In addition to productivity potential, the new varieties had to have strong consumer demand to ensure they were able to maintain a premium return. After considering all of these variables, Brad and the team at Top Qual chose Jazz™, ‘Royal Gala’ and Envy™ to spearhead the redevelopment of their apple orchard.
However, the challenge with large scale redevelopment is that it puts a strain on capital and cash flow.
High early yields were important to ensure that development costs were recouped as early as possible. In the OrchardNet® production database there is a wide range of block performance. The average accumulated production of Jazz blocks up to their fourth leaf is around 51 tonnes per hectare. The accumulated yield of the average of the lower quartile is around half this yield, while the average accumulated yield of the upper quartile is over double the average at 104 tonnes per hectare, a fourfold difference between the averages of the upper and lower quartiles.
When choosing his growing system Brad’s goal was to create uniform canopies of intensively planted trees that could be easily managed with simple instructions to staff. As a result, all of the apples have been planted intensively on a spindle system at around 3,300 trees per hectare. Since redevelopment began Brad has seen examples of 2D growing systems around the world, most recently at the APAL study tour to North America, and is keen to plant a block in 2D to see how the system performs.
Providing young trees with the best start
Top Qual grows all of their own nursery trees in their Calthorpe orchard. This allows them to both significantly reduce costs and also better manage the quality and variability of their nursery trees.
When redeveloping a block, old trees are removed immediately after harvest and soil preparation begins. All blocks are given a pre-plant soil test. This allows capital fertiliser requirements to be applied and worked into the soil before planting. All replanted areas are fumigated before planting.
When new blocks are planted everything is focussed around building canopy as fast as possible to maximise young tree performance. Good orchard support structures are put in place with eventually six wires spaced every 500mm to support the young trees.
Irrigation and nutrition are all key to maximising canopy development. Tree performance can be significantly enhanced if these inputs are optimised. Irrigation decisions are supported by a network of G Dot, T Bugs and tensiometers throughout the orchard.
A strong emphasis is placed on nutrition management to optimise canopy development in young developing blocks and support productivity in mature blocks, with targeted nutrition programs based around soil, leaf and fruitlet testing.

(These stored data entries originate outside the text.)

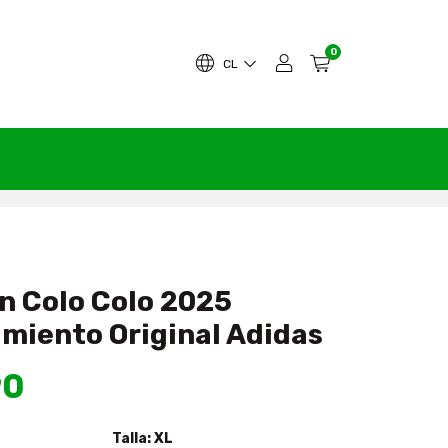
0
CL
n Colo Colo 2025
miento Original Adidas
90
Talla:
XL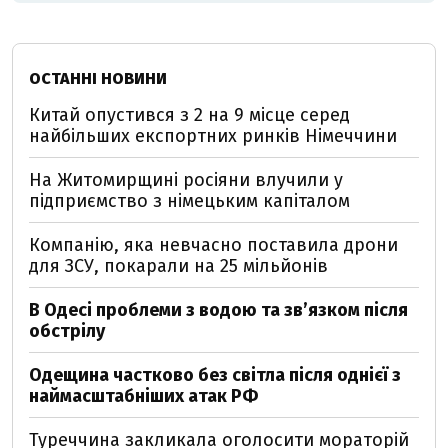
ОСТАННІ НОВИНИ
Китай опустився з 2 на 9 місце серед
найбільших експортних ринків Німеччини
На Житомирщині росіяни влучили у
підприємство з німецьким капіталом
Компанію, яка невчасно поставила дрони
для ЗСУ, покарали на 25 мільйонів
В Одесі проблеми з водою та звʼязком після
обстрілу
Одещина частково без світла після однієї з
наймасштабніших атак РФ
Туреччина закликала оголосити мораторій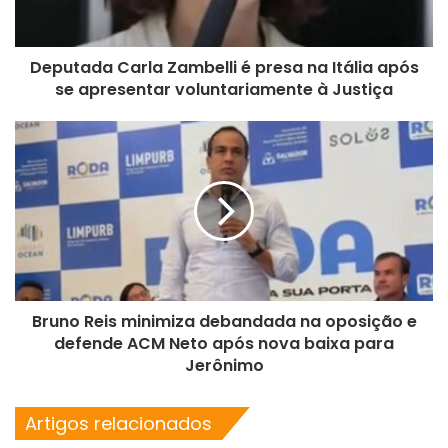
Deputada Carla Zambelli é presa na Itália após
se apresentar voluntariamente à Justiça
Bruno Reis minimiza debandada na oposição e
defende ACM Neto após nova baixa para
Jerônimo
Artigos relacionados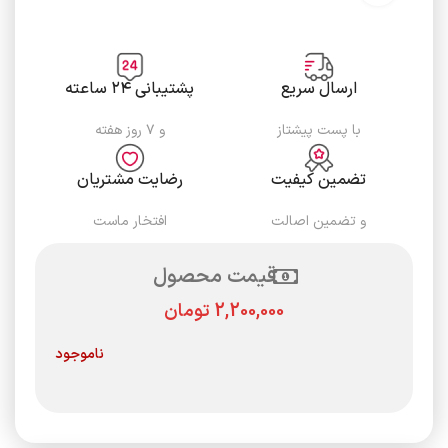
ارسال سریع
پشتیبانی ۲۴ ساعته
با پست پیشتاز
و ۷ روز هفته
تضمین کیفیت
رضایت مشتریان
و تضمین اصالت
افتخار ماست
قیمت محصول
تومان
ناموجود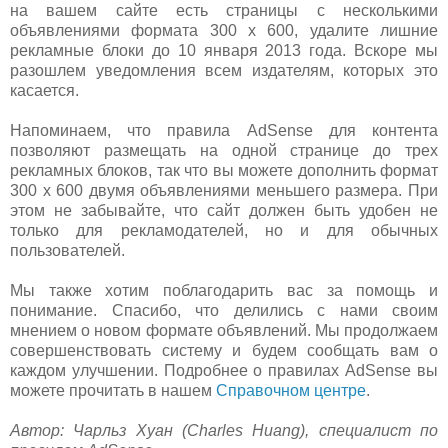
на вашем сайте есть страницы с несколькими
объявлениями формата 300 x 600, удалите лишние
рекламные блоки до 10 января 2013 года. Вскоре мы
разошлем уведомления всем издателям, которых это
касается.
Напоминаем, что правила AdSense для контента
позволяют размещать на одной странице до трех
рекламных блоков, так что вы можете дополнить формат
300 x 600 двумя объявлениями меньшего размера. При
этом не забывайте, что сайт должен быть удобен не
только для рекламодателей, но и для обычных
пользователей.
Мы также хотим поблагодарить вас за помощь и
понимание. Спасибо, что делились с нами своим
мнением о новом формате объявлений. Мы продолжаем
совершенствовать систему и будем сообщать вам о
каждом улучшении. Подробнее о правилах AdSense вы
можете прочитать в нашем
Справочном центре
.
Автор: Чарльз Хуан (Charles Huang), специалист по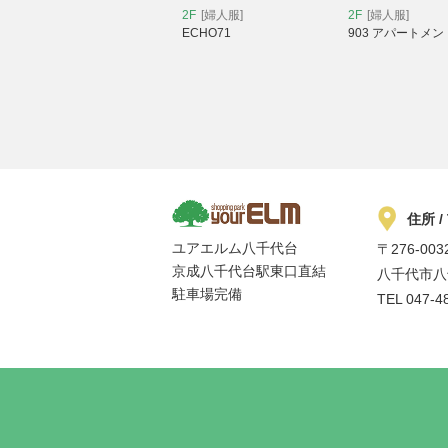
2F
[婦人服]
2F
[婦人服]
ECHO71
903 アパートメン
住所 /
ユアエルム八千代台
〒276-003
京成八千代台駅東口直結
八千代市八千
駐車場完備
TEL
047-4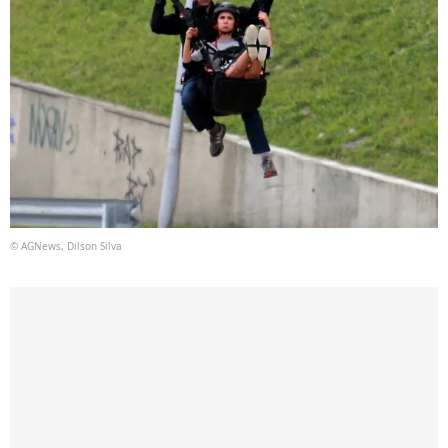
© AGNews, Dilson Silva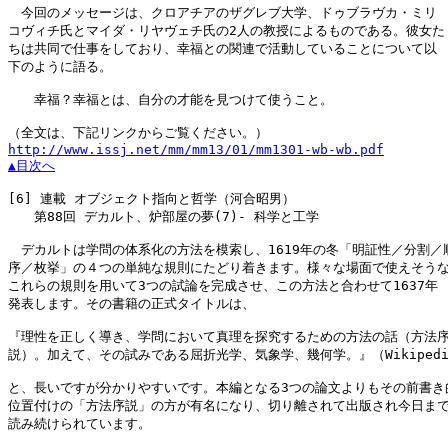
　今回のメッセージは、クロアチアのザグレブ大学、ドゥブラヴカ・ミリ

コヴィチ氏とマイダ・リヤヴェチ氏の2人の教授によるものである。彼女た

ちは共同で仕事をしており、幸福との関連で活動していることについて以

下のように語る。

　　幸福？幸福とは、自分の才能を見つけて使うこと。

http://www.issj.net/mm/mm13/01/mm1301-wb-wb.pdf
▲目次へ
[6]
 連載 オブジェクト指向と哲学（河合昭男）

　　第88回 デカルト、炉部屋の夢(7)- 科学と工学

　デカルトは学問の体系化の方法を模索し、1619年の冬「明証性／分割／順
序／枚挙」の４つの単純な規則にたどり着きます。様々な場面で使えそうな
これらの規則を用いて3つの試論を完成させ、この方法と合わせて1637年

発表します。その書籍の正式タイトルは、

『理性を正しく導き、学問において真理を探究するための方法の話（方法序
説）。加えて、その試みである屈折光学、気象学、幾何学。』（Wikipedia
と、長いですが分かりやすいです。本編となる3つの論文よりもその前書き的
位置付けの「方法序説」の方が有名になり、切り離されて出版され今日まで
読み続けられています。
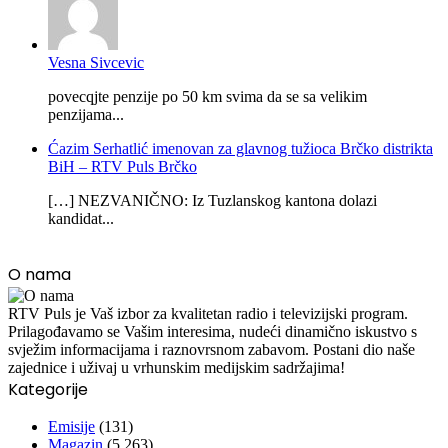
Vesna Sivcevic
povecqjte penzije po 50 km svima da se sa velikim
penzijama...
Ćazim Serhatlić imenovan za glavnog tužioca Brčko distrikta
BiH – RTV Puls Brčko
[…] NEZVANIČNO: Iz Tuzlanskog kantona dolazi
kandidat...
O nama
RTV Puls je Vaš izbor za kvalitetan radio i televizijski program.
Prilagođavamo se Vašim interesima, nudeći dinamično iskustvo s
svježim informacijama i raznovrsnom zabavom. Postani dio naše
zajednice i uživaj u vrhunskim medijskim sadržajima!
Kategorije
Emisije
(131)
Magazin
(5.263)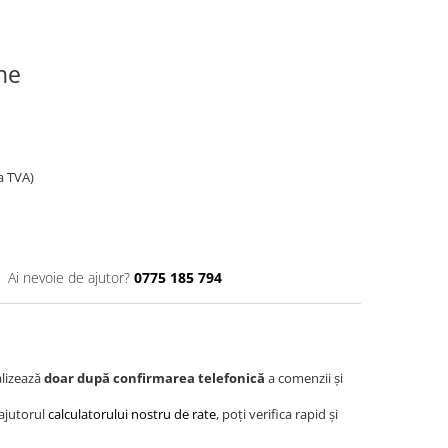
ine
a TVA)
Ai nevoie de ajutor?
0775 185 794
alizează
doar după confirmarea telefonică
a comenzii și
 ajutorul
calculatorului nostru de rate
, poți verifica rapid și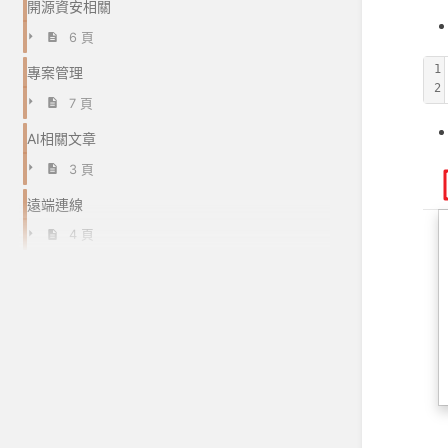
開源資安相關
6 頁
1
專案管理
2
7 頁
AI相關文章
3 頁
遠端連線
4 頁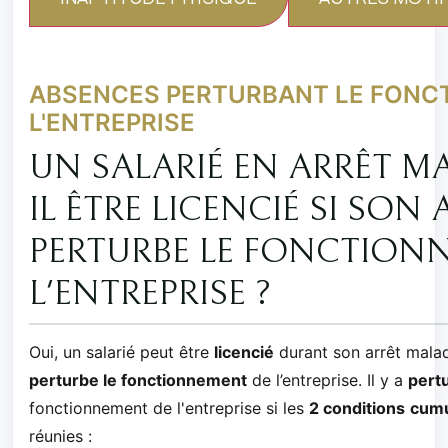
ABSENCES PERTURBANT LE FONC
L'ENTREPRISE
UN SALARIÉ EN ARRÊT MA
IL ÊTRE LICENCIÉ SI SON
PERTURBE LE FONCTION
L'ENTREPRISE ?
Oui, un salarié peut être
licencié
durant son arrêt malad
perturbe le fonctionnement
de l’entreprise. Il y a
pert
fonctionnement de l'entreprise si les
2 conditions
cumu
réunies :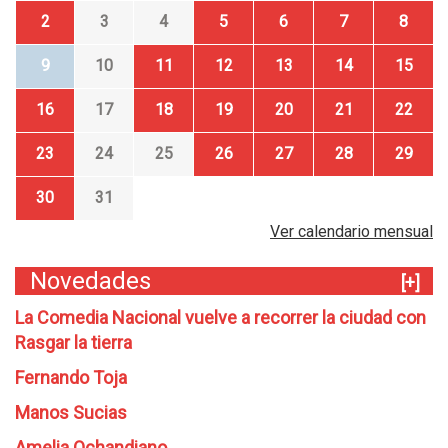
2
3
4
5
6
7
8
9
10
11
12
13
14
15
16
17
18
19
20
21
22
23
24
25
26
27
28
29
30
31
Ver calendario mensual
Novedades
[+]
La Comedia Nacional vuelve a recorrer la ciudad con
Rasgar la tierra
Fernando Toja
Manos Sucias
Amelia Ochandiano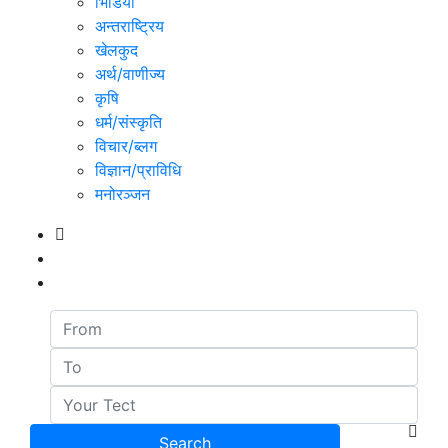
भिडियो
अन्तराष्ट्रिय
खेलकुद
अर्थ/वाणीज्य
कृषि
धर्म/संस्कृति
विचार/ब्लग
विज्ञान/प्राविधि
मनोरञ्जन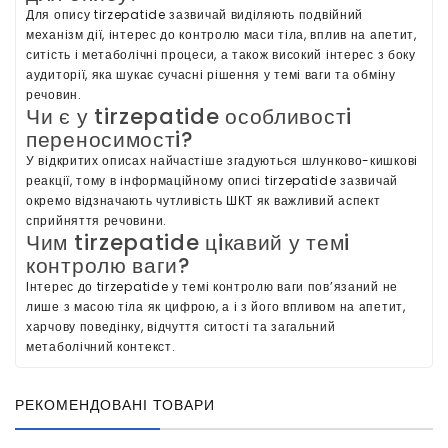
Для опису tirzepatide зазвичай видiляють подвiйний
механiзм дiї, iнтерес до контролю маси тiла, вплив на апетит,
ситiсть i метаболiчнi процеси, а також високий iнтерес з боку
аудиторiї, яка шукає сучаснi рiшення у темi ваги та обмiну
речовин.
Чи є у tirzepatide особливостi
переносимостi?
У вiдкритих описах найчастiше згадуються шлунково-кишковi
реакцiї, тому в iнформацiйному описi tirzepatide зазвичай
окремо вiдзначають чутливiсть ШКТ як важливий аспект
сприйняття речовини.
Чим tirzepatide цiкавий у темi
контролю ваги?
Iнтерес до tirzepatide у темi контролю ваги пов’язаний не
лише з масою тiла як цифрою, а i з його впливом на апетит,
харчову поведiнку, вiдчуття ситостi та загальний
метаболiчний контекст.
РЕКОМЕНДОВАНІ ТОВАРИ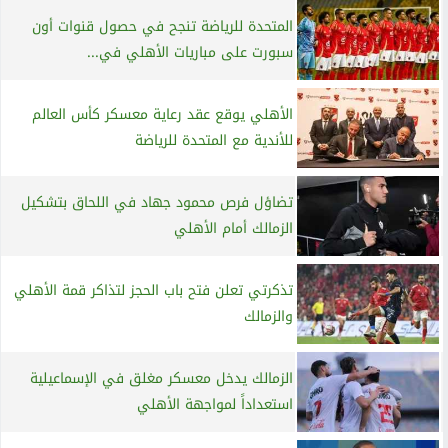
المتحدة للرياضة تنجح في حصول قنوات أون
سبورت على مباريات الأهلي في...
الأهلي يوقع عقد رعاية معسكر كأس العالم
للأندية مع المتحدة للرياضة
تضاؤل فرص محمود جهاد في اللحاق بتشكيل
الزمالك أمام الأهلي
تذكرتي تعلن فتح باب الحجز لتذاكر قمة الأهلي
والزمالك
الزمالك يدخل معسكر مغلق في الإسماعيلية
استعداداً لمواجهة الأهلي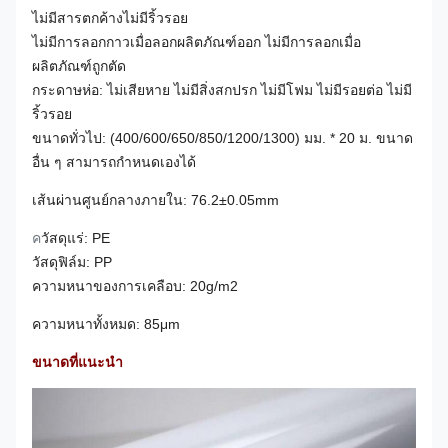
ไม่มีสารตกค้างไม่มีริ้วรอย
ไม่มีการลอกกาวเมื่อลอกผลิตภัณฑ์ออก ไม่มีการลอกเมื่อ
ผลิตภัณฑ์ถูกตัด
กระดาษห่อ: ไม่เสียหาย ไม่มีสิ่งสกปรก ไม่มีโฟม ไม่มีรอยต่อ ไม่มี
ริ้วรอย
ขนาดทั่วไป: (400/600/650/850/1200/1300) มม. * 20 ม. ขนาด
อื่น ๆ สามารถกำหนดเองได้
เส้นผ่านศูนย์กลางภายใน: 76.2±0.05mm
ค
วัสดุแร่: PE
วัสดุฟิล์ม: PP
ความหนาของการเคลือบ: 20g/m2
ความหนาทั้งหมด: 85μm
ขนาดที่แนะนำ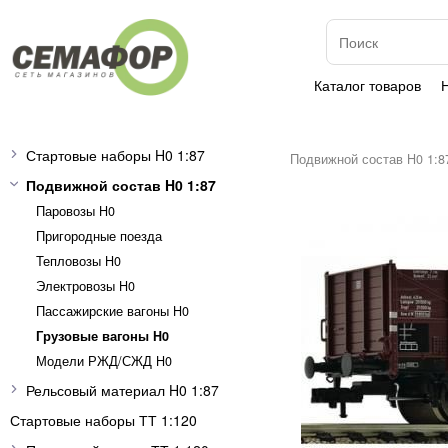
Каталог товаров
Стартовые наборы H0 1:87
Подвижной состав H0 1:8
Подвижной состав H0 1:87
Паровозы H0
Пригородные поезда
Тепловозы H0
Электровозы H0
Пассажирские вагоны H0
Грузовые вагоны H0
Модели РЖД/СЖД H0
Рельсовый материал H0 1:87
Стартовые наборы ТТ 1:120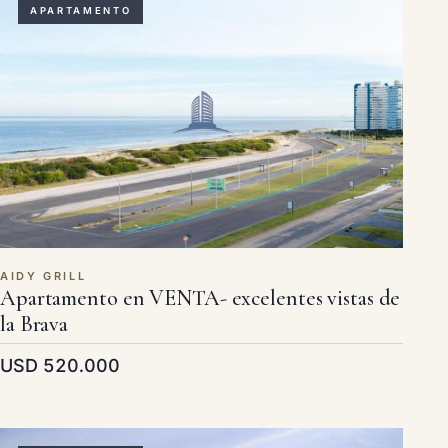
APARTAMENTO
AIDY GRILL
Apartamento en VENTA- excelentes vistas de
la Brava
USD 520.000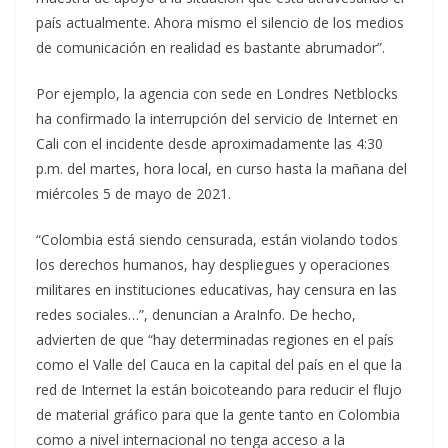
país actualmente. Ahora mismo el silencio de los medios
de comunicación en realidad es bastante abrumador”.
Por ejemplo, la agencia con sede en Londres Netblocks
ha confirmado la interrupción del servicio de Internet en
Cali con el incidente desde aproximadamente las 4:30
p.m. del martes, hora local, en curso hasta la mañana del
miércoles 5 de mayo de 2021.
“Colombia está siendo censurada, están violando todos
los derechos humanos, hay despliegues y operaciones
militares en instituciones educativas, hay censura en las
redes sociales…”, denuncian a AraInfo. De hecho,
advierten de que “hay determinadas regiones en el país
como el Valle del Cauca en la capital del país en el que la
red de Internet la están boicoteando para reducir el flujo
de material gráfico para que la gente tanto en Colombia
como a nivel internacional no tenga acceso a la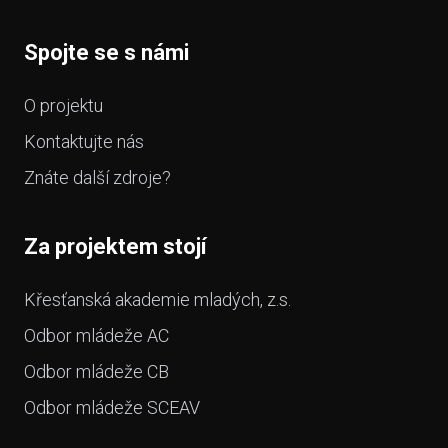
Spojte se s námi
O projektu
Kontaktujte nás
Znáte další zdroje?
Za projektem stojí
Křesťanská akademie mladých, z.s.
Odbor mládeže AC
Odbor mládeže CB
Odbor mládeže SCEAV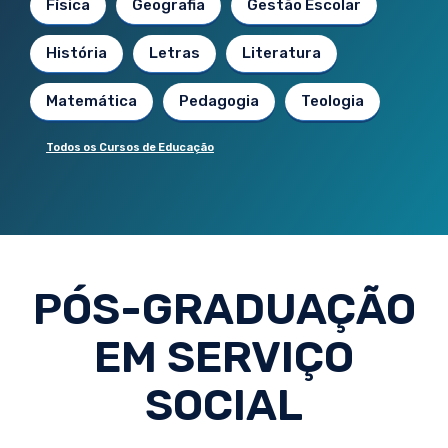
Física
Geografia
Gestão Escolar
História
Letras
Literatura
Matemática
Pedagogia
Teologia
Todos os Cursos de Educação
PÓS-GRADUAÇÃO
EM SERVIÇO
SOCIAL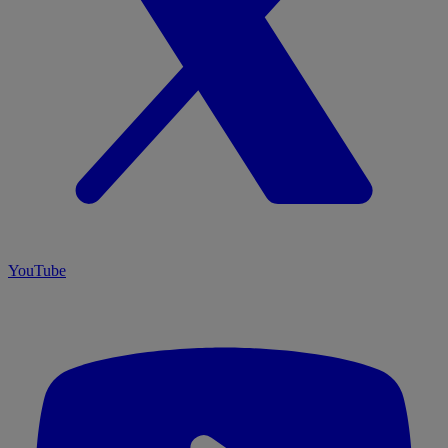
YouTube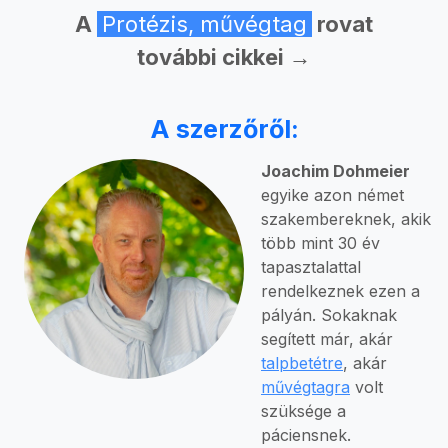
A
Protézis, művégtag
rovat
további cikkei →
A szerzőről:
Joachim Dohmeier
egyike azon német
szakembereknek, akik
több mint 30 év
tapasztalattal
rendelkeznek ezen a
pályán. Sokaknak
segített már, akár
talpbetétre
, akár
művégtagra
volt
szüksége a
páciensnek.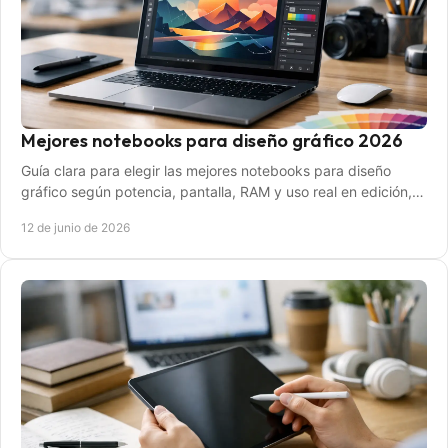
Mejores notebooks para diseño gráfico 2026
Guía clara para elegir las mejores notebooks para diseño
gráfico según potencia, pantalla, RAM y uso real en edición,
ilustración y trabajo.
12 de junio de 2026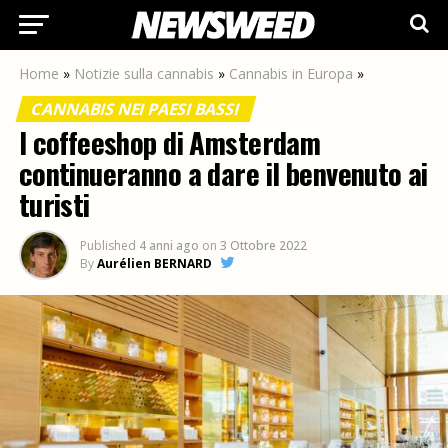
Home
»
Notizie sulla cannabis
»
Cannabis in Europa
»
CANNABIS NEI PAESI BASSI
I coffeeshop di Amsterdam
continueranno a dare il benvenuto ai
turisti
Published
4 anni ago
on
3 Ottobre 2022
By
Aurélien BERNARD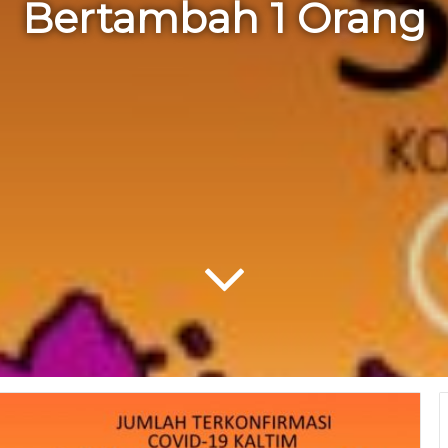
Bertambah 1 Orang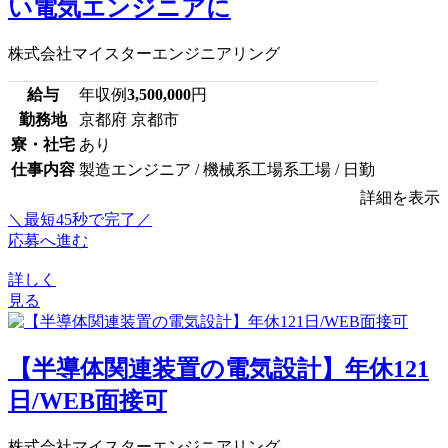
い電気エンジニアに
株式会社マイスターエンジニアリング
給与
年収例
3,500,000
円
勤務地
京都府 京都市
寮・社宅
あり
仕事内容
製造エンジニア / 機械系工場系工場 / 日勤
詳細を表示
＼最短45秒で完了／
応募へ進む
詳しく
見る
【半導体関連装置の電気設計】年休121
日/WEB面接可
株式会社マイスターエンジニアリング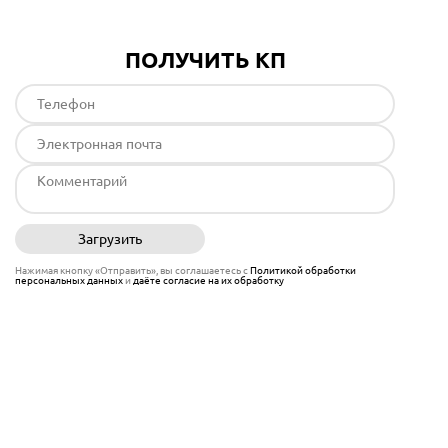
ПОЛУЧИТЬ КП
Загрузить
Отправить
Нажимая кнопку «Отправить», вы соглашаетесь с
Политикой обработки
персональных данных
и
даёте согласие на их обработку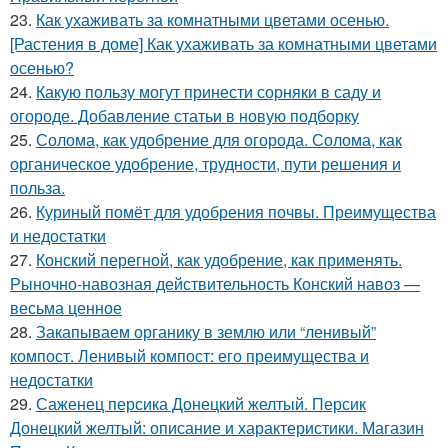
23.
Как ухаживать за комнатными цветами осенью.
[Растения в доме] Как ухаживать за комнатными цветами
осенью?
24.
Какую пользу могут принести сорняки в саду и
огороде. Добавление статьи в новую подборку
25.
Солома, как удобрение для огорода. Солома, как
органическое удобрение, трудности, пути решения и
польза.
26.
Куриный помёт для удобрения почвы. Преимущества
и недостатки
27.
Конский перегной, как удобрение, как применять.
Рыночно-навозная действительность Конский навоз —
весьма ценное
28.
Закапываем органику в землю или “ленивый”
компост. Ленивый компост: его преимущества и
недостатки
29.
Саженец персика Донецкий желтый. Персик
Донецкий желтый: описание и характеристики. Магазин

Nitrogen applications are applied via fertigation with applications in autumn as well as during the growing season to maximise canopy development in young trees. Calthorpe also create their own foliar nutrient mix for each block depending on the results of nutrition testing. This mix, which is applied up to three times, can consist of up to eleven different ingredients. These are primarily the sulphate form of the common nutrients which are much cheaper than the common proprietary products and allow for customisation of the mix where necessary. Applying these in autumn, Brad hasn’t seen any phytotoxicity problems to date.
The old saying that you can’t manage what you don’t measure is applied here with moisture monitoring, as well as shoot and fruit growth measurements which are recorded weekly. This provides an early indication of whether growth is satisfactory or if the trees are under any type of stress.
This attention to detail and focus on building canopy has resulted in all of the young Jazz blocks at Calthorpe performing at well above average to upper quartile levels of productivity. It’s particularly pleasing to see a constant increase in productivity from one year to the next with no evidence of a biennial pattern appearing. It is likely that production in these blocks will continue to rise over the next few years.
Newton Brothers Orchards in Manjimup, WA have been a family owned and operated business for over 80 years, with the third generation now working in the business.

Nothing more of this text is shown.